Hi Jason,
>>At CERN in /opt/globus/lib/perl/Globus/GRAM/Helper.pm we changed:
>>
>>my $FINAL_DONE_LOAD_RANGE = 10;
>>to:
>>my $FINAL_DONE_LOAD_RANGE = 1000;
>>
>>Otherwise jobs will not be cleaned up when the load is high, which could
>>lead to an upward spiral. For example, the RB/WMS or the user may start
>>canceling jobs, which cannot be cleaned up immediately, and new jobs may
>>be sent instead, which also have to wait... Meanwhile the list of jobs
>>gets longer, so it takes more and more time for the jobmanager to loop
>>through them.
>>
>>Maybe this happened for that user?
>>
>>We intend to put this change into the next release of that code.

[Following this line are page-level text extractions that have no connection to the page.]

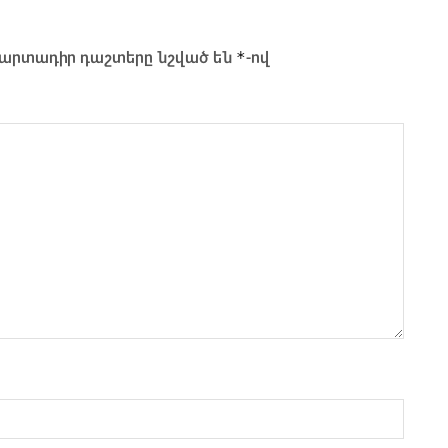
*
արտադիր դաշտերը նշված են
-ով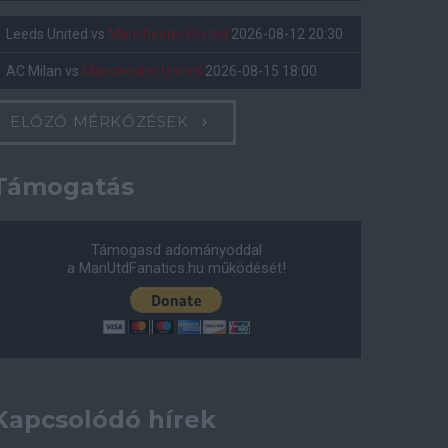
Leeds United
vs
Manchester United
2026-08-12 20:30
AC Milan
vs
Manchester United
2026-08-15 18:00
ELŐZŐ MÉRKŐZÉSEK
Támogatás
Támogasd adományoddal
a ManUtdFanatics.hu működését!
Kapcsolódó hírek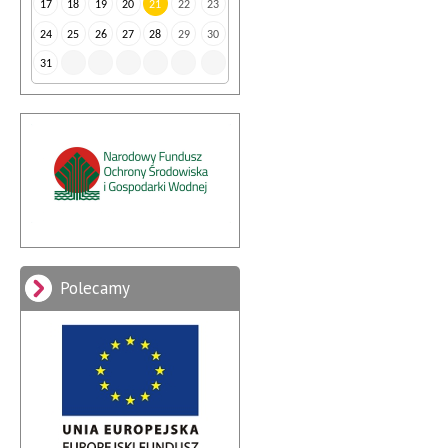
17
18
19
20
21
22
23
24
25
26
27
28
29
30
31
Polecamy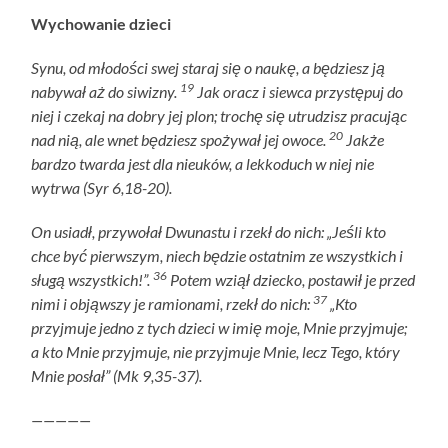
Wychowanie dzieci
Synu, od młodości swej staraj się o naukę, a będziesz ją
19
nabywał aż do siwizny.
Jak oracz i siewca przystępuj do
niej i czekaj na dobry jej plon; trochę się utrudzisz pracując
20
nad nią, ale wnet będziesz spożywał jej owoce.
Jakże
bardzo twarda jest dla nieuków, a lekkoduch w niej nie
wytrwa (Syr 6,18-20).
On usiadł, przywołał Dwunastu i rzekł do nich: „Jeśli kto
chce być pierwszym, niech będzie ostatnim ze wszystkich i
36
sługą wszystkich!”.
Potem wziął dziecko, postawił je przed
37
nimi i objąwszy je ramionami, rzekł do nich:
„Kto
przyjmuje jedno z tych dzieci w imię moje, Mnie przyjmuje;
a kto Mnie przyjmuje, nie przyjmuje Mnie, lecz Tego, który
Mnie posłał” (Mk 9,35-37).
—————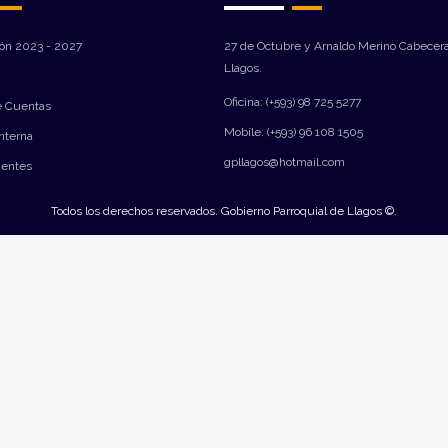
ión 2023 - 2027
27 de Octubre y Arnaldo Merino Cabecera
Llagos.
Oficina: (+593) 98 725 5277
e Cuentas
Mobile: (+593) 96 108 1505
Interna
gpllagos@hotmail.com
ientes
Todos los derechos reservados. Gobierno Parroquial de Llagos ©.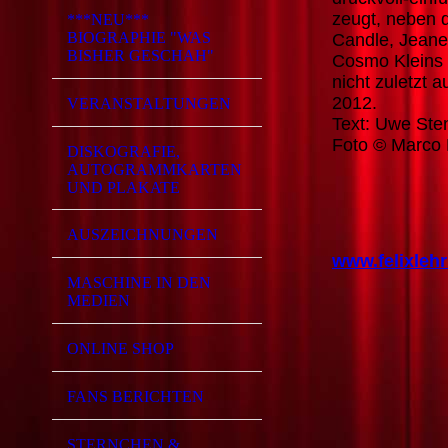
zeugt, neben d
***NEU***
BIOGRAPHIE "WAS
Candle, Jean
BISHER GESCHAH"
Cosmo Kleins 
nicht zuletzt
2012.
VERANSTALTUNGEN
Text: Uwe Ste
Foto © Marco
DISKOGRAFIE,
AUTOGRAMMKARTEN
UND PLAKATE
AUSZEICHNUNGEN
www.felixle
MASCHINE IN DEN
MEDIEN
ONLINE SHOP
FANS BERICHTEN
STERNCHEN &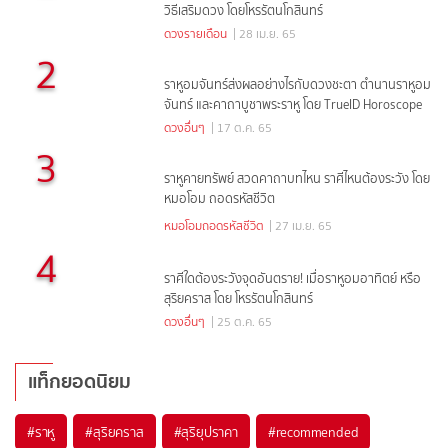
วิธีเสริมดวง โดยโหรรัตนโกสินทร์
ดวงรายเดือน
| 28 เม.ย. 65
2
ราหูอมจันทร์ส่งผลอย่างไรกับดวงชะตา ตำนานราหูอม
จันทร์ และคาถาบูชาพระราหู โดย TrueID Horoscope
ดวงอื่นๆ
| 17 ต.ค. 65
3
ราหูคายทรัพย์ สวดคาถาบทไหน ราศีไหนต้องระวัง โดย
หมอโอม ถอดรหัสชีวิต
หมอโอมถอดรหัสชีวิต
| 27 เม.ย. 65
4
ราศีใดต้องระวังจุดอันตราย! เมื่อราหูอมอาทิตย์ หรือ
สุริยคราส โดย โหรรัตนโกสินทร์
ดวงอื่นๆ
| 25 ต.ค. 65
แท็กยอดนิยม
#
ราหู
#
สุริยคราส
#
สุริยุปราคา
#
recommended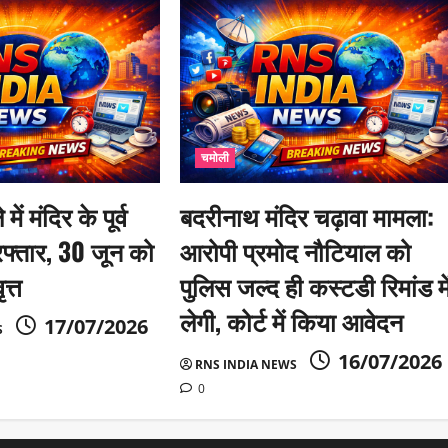
चमोली
में मंदिर के पूर्व
बदरीनाथ मंदिर चढ़ावा मामला:
फ्तार, 30 जून को
आरोपी प्रमोद नौटियाल को
त्त
पुलिस जल्द ही कस्टडी रिमांड मे
लेगी, कोर्ट में किया आवेदन
17/07/2026
S
16/07/2026
RNS INDIA NEWS
0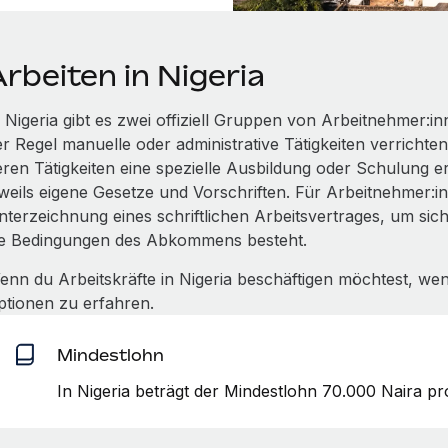
rbeiten in Nigeria
 Nigeria gibt es zwei offiziell Gruppen von Arbeitnehmer:inn
er Regel manuelle oder administrative Tätigkeiten verrichte
eren Tätigkeiten eine spezielle Ausbildung oder Schulung erf
eweils eigene Gesetze und Vorschriften. Für Arbeitnehmer:i
nterzeichnung eines schriftlichen Arbeitsvertrages, um sic
ie Bedingungen des Abkommens besteht.
enn du Arbeitskräfte in Nigeria beschäftigen möchtest, w
ptionen zu erfahren.
Mindestlohn
In Nigeria beträgt der Mindestlohn 70.000 Naira p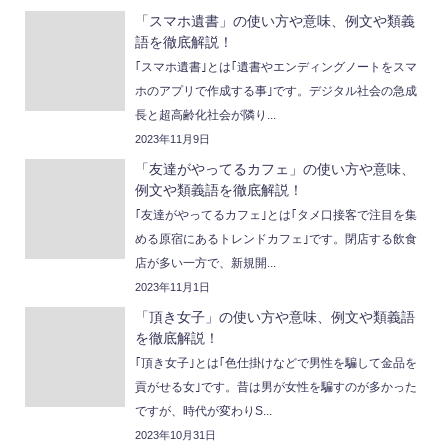
「スマホ遺書」の使い方や意味、例文や類義
語を徹底解説！
｢スマホ遺書｣とは｢遺書やエンディングノートをスマ
ホのアプリで作成する事｣です。デジタル社会の急成
長と超高齢化社会が隣り...
2023年11月9日
「友達がやってるカフェ」の使い方や意味、
例文や類義語を徹底解説！
｢友達がやってるカフェ｣とは｢タメ口接客で注目を集
める原宿にあるトレンドカフェ｣です。閉店する飲食
店が多い一方で、新規開...
2023年11月1日
「頂き女子」の使い方や意味、例文や類義語
を徹底解説！
｢頂き女子｣とは｢色仕掛けなどで男性を騙して金品を
貢がせる女｣です。昔は男が女性を騙すのが多かった
ですが、時代が変わりS...
2023年10月31日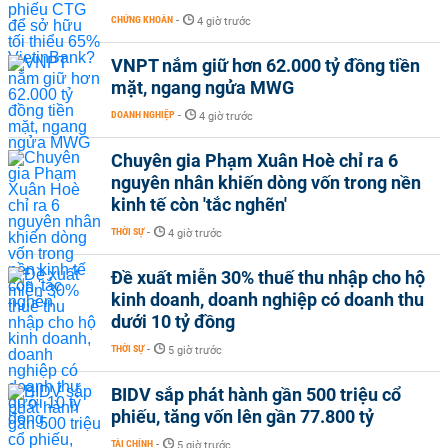
CHỨNG KHOÁN
-
4 giờ trước
VNPT nắm giữ hơn 62.000 tỷ đồng tiền
mặt, ngang ngửa MWG
DOANH NGHIỆP
-
4 giờ trước
Chuyên gia Phạm Xuân Hoè chỉ ra 6
nguyên nhân khiến dòng vốn trong nền
kinh tế còn 'tắc nghẽn'
THỜI SỰ
-
4 giờ trước
Đề xuất miễn 30% thuế thu nhập cho hộ
kinh doanh, doanh nghiệp có doanh thu
dưới 10 tỷ đồng
THỜI SỰ
-
5 giờ trước
BIDV sắp phát hành gần 500 triệu cổ
phiếu, tăng vốn lên gần 77.800 tỷ
TÀI CHÍNH
-
5 giờ trước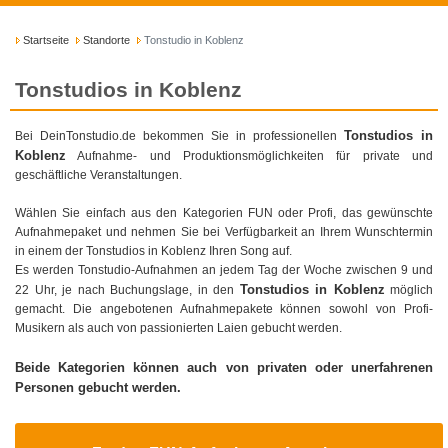
Startseite
Standorte
Tonstudio in Koblenz
Tonstudios in Koblenz
Tonstudios in
Bei DeinTonstudio.de bekommen Sie in professionellen
Koblenz
Aufnahme- und Produktionsmöglichkeiten für private und
geschäftliche Veranstaltungen.
Wählen Sie einfach aus den Kategorien FUN oder Profi, das gewünschte
Aufnahmepaket und nehmen Sie bei Verfügbarkeit an Ihrem Wunschtermin
in einem der Tonstudios in Koblenz Ihren Song auf.
Es werden Tonstudio-Aufnahmen an jedem Tag der Woche zwischen 9 und
Tonstudios in Koblenz
22 Uhr, je nach Buchungslage, in den
möglich
gemacht. Die angebotenen Aufnahmepakete können sowohl von Profi-
Musikern als auch von passionierten Laien gebucht werden.
Beide Kategorien können auch von privaten oder unerfahrenen
Personen gebucht werden.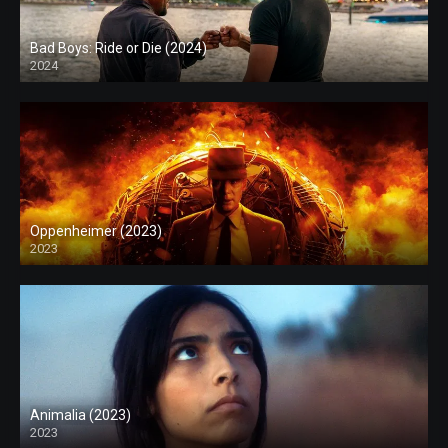
Bad Boys: Ride or Die (2024)
2024
Oppenheimer (2023)
2023
Animalia (2023)
2023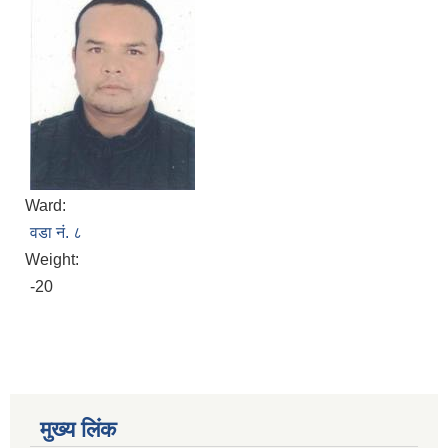
Ward:
वडा नं. ८
Weight:
-20
मुख्य लिंक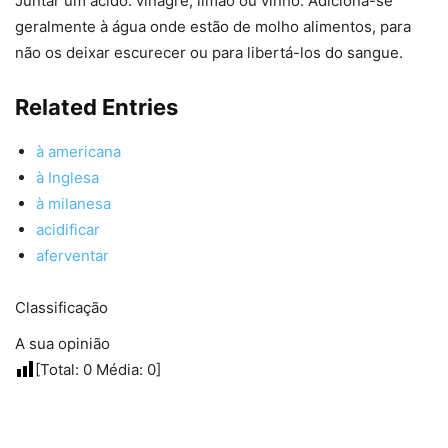
Juntar um ácido: vinagre, limão ou vinho. Adiciona-se
geralmente à água onde estão de molho alimentos, para
não os deixar escurecer ou para libertá-los do sangue.
Related Entries
à americana
à Inglesa
à milanesa
acidificar
aferventar
Classificação
A sua opinião
[Total:
0
Média:
0
]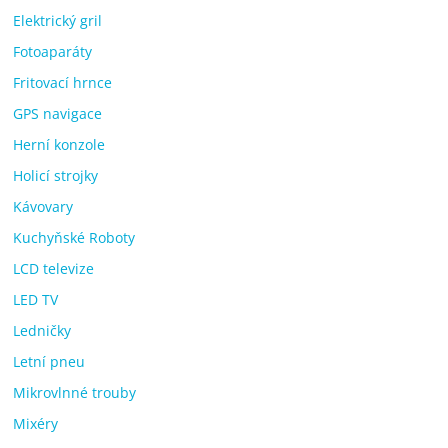
Elektrický gril
Fotoaparáty
Fritovací hrnce
GPS navigace
Herní konzole
Holicí strojky
Kávovary
Kuchyňské Roboty
LCD televize
LED TV
Ledničky
Letní pneu
Mikrovlnné trouby
Mixéry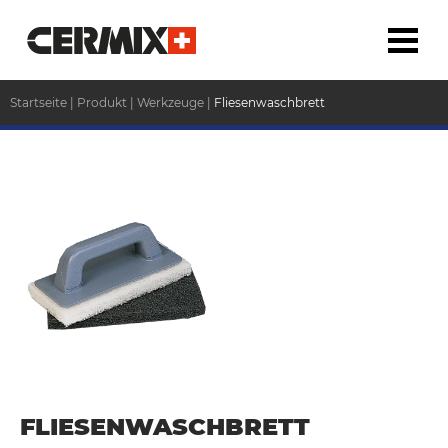
Startseite
|
Produkt
|
Werkzeuge
|
Fliesenwaschbrett
FLIESENWASCHBRETT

You may
>>want to apply it already.
>
>
>
> Thanks a lot, i also noticed that cms001 lcgjm contains more than 6.2k
> globus-cache-export dir that wasnt the same number we found at the batch
> scheduler.
>
> have extend the final done load from default to 1000 to help cleaning up
> the job cache. thanks for the trick, not load reduce to less 10 but this
> is what the parameter apply before. let's hope this able to cleanup the
> cache of the job and reducing the load generated by job manager.
Note:
- it may take up to 1 hour before the change becomes effective, when the
current grid_monitor for cms001 is restarted;
- the load probably will become higher for (quite) a while, because the
cleanup of jobs adds to the load.
|